Scientifica Career Insights: Reetu Santa, Operations Director
Reetu shares how her career has developed and how she has progressed into different roles at Scientifica. She also shares how her day-to-day work has changed and how her team have adapted to continue supporting customers during Covid-19, giving insight into how the team's way of working could change in the future.
1. Can you describe a normal day at work prior to the Covid-19 pandemic?
My day always started (and ended) with a 50 minute - 1 hour commute to the Maidenhead Manufacturing Unit. Therein, the day was busy with people, customer orders, issues to resolve, stock, communication, maybe the odd Teams meeting, but I had most of my meetings on a Thursday when I visited the offices in Uckfield. We typically had 17 people working on site pre-Covid.
2. What do you enjoy most about your role?
The variety, the engineering, the people I work with and supporting our customers – it is nice to see positive results at the end of a job. The challenges in the role are diverse, keeping me on my toes, from product quality, logistics, people planning and management, future strategy. Ultimately, I am always driving myself and the team to be their best; I am what they call a restless leader.
3. How has your role developed while working at Scientifica?
I joined as Production Manager in 2017, progressing to Head of Production Operations and then Operations Director, which I was appointed as in Jan 2020 – just before Covid changed the way we work! With each role I have been given the opportunity to engage more with the wider Scientifica team and our customers.
4. How has your way of working changed this year?
I have always worked in manufacturing, therefore always reporting into the factory for my working day and seeing my team face-to-face. This year was a huge change for me as I have at times had no choice but to work remotely to maintain social distancing in the workplace. This meant that my conventional ways of managing the workplace and my team were no longer possible; I had a sense of abandoning my team whilst I worked from home and they worked from the factory ☹. There was always supervisory management in the factory and I have built up a huge amount of trust and respect for individuals that really have risen to the challenge in a mature and professional way, this has been one of the silver linings through the pandemic.
5. What lessons have you learnt since working remotely?
It is important to be comfortable with change and not get too set in certain ways of working. I have found that those who can adapt, be flexible and agile have been the happiest and most productive throughout this time.
6. How has your department adapted to the new ways of working?
I will be honest and say that whilst 90% adapted very well and the teamwork flourished with fantastic results on productivity, some individuals struggled with the change and adapting to a new way of working. Like any situation, everyone works at a different pace and as a manager I must be patient and supportive. I am pleased to say that we continued to manufacture safely and meet sales order demand throughout. We are still trying to find new processes and ways of working for some trickier parts of our business, like installations on customer sites. Again, we may have adapted for now but the team are now better prepared to adapt again in the future.

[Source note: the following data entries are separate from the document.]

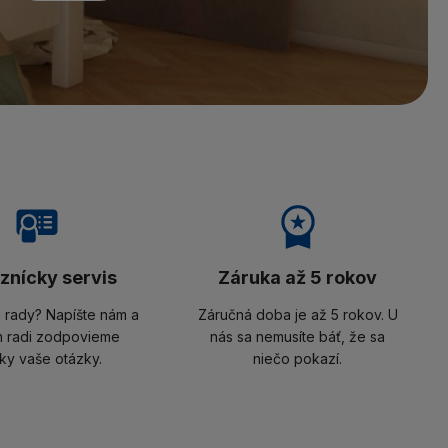
znícky servis
Záruka až 5 rokov
i rady? Napíšte nám a
Záručná doba je až 5 rokov. U
 radi zodpovieme
nás sa nemusíte báť, že sa
ky vaše otázky.
niečo pokazí.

7. Do you think any of the changes will be here to stay?
Yes - we know that some parts of the Operations team, like planning, buying, production engineering and some managers can work effectively from home, and in fact their productivity improves somewhat by having less interruptions. The balance has been proven and tested to be successful. I also think that having seen some processes more closely in operations, there are other opportunities for improvement, like going paperless and cross-trained team members.
8. What are you looking forward to about returning to more ‘normal’ ways of working?
I enjoy interacting with people and building strong working relationships, sometimes that is not possible unless the occasional face-to-face meeting happens. I am also a very visual person and evaluate if Operations is winning/losing not by looking at my PC, but by looking around our operational workplaces – the work environment tells a story.